Over the course of the week, both the Conservatives and the coalition partners engaged in broad media campaigns in an attempt to gain the support of Canadians. The Conservatives worked to undercut the legitimacy of a possible coalition government, emphasizing its dependence on the Bloc Québécois (a Quebec sovereignist party), and arguing that stability, as opposed to a change in government, was vital to Canada at a time of economic crisis. The coalition partners, by contrast, pointed out that the Conservatives had struck an agreement with the Bloc in 2004 to form a coalition government if the Liberal minority government at that time was defeated. Moreover, the coalition continued to publicly question the Conservatives economic leadership, pointing to the fact the party had changed its economic policies radically in less than a week, and did not seem to have any definitive direction as far as guiding Canada through its economic difficulties.
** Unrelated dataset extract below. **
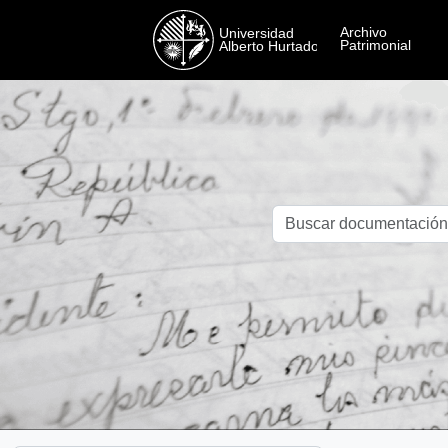
Skip to main content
With the coalition holding together and poised to defeat the government, on December 5, 2008, Conservative Prime Minister Stephen Harper took the extra-ordinary step of asking the Governor General to prorogue Parliament. To “prorogue” Parliament is to discontinue a session of Parliament, and is a mechanism that has traditionally been used to end a session after Parliament has completed all its work. In this case, however, Prime Minister Harper employed such a measure at the beginning of a session, largely before Parliament had even begun its work, and, arguably, for the implicit purpose of temporarily denying the coalition partners an opportunity to defeat the government. The Conservatives asserted that proroguing Parliament was necessary in order to give Members of Parliament a pause to calmly review recent events. The coalition partners, by contrast, contended the Conservatives were circumventing the democratic process by denying the right of Members of Parliament to defeat the government.
In the end, the Governor General accepted Prime Minister Harper’s advice, that proroguing Parliament was indeed a necessary course of action to take, and officially discontinued the session of Parliament. As such, Parliament will resume sitting on January 26, 2009, with the Conservative government set to table a budget in the House of Commons on January 27. Upon resumption of Parliament and the tabling of the budget, the coalition partners will have a new opportunity to defeat the Conservatives and possibly form a new government.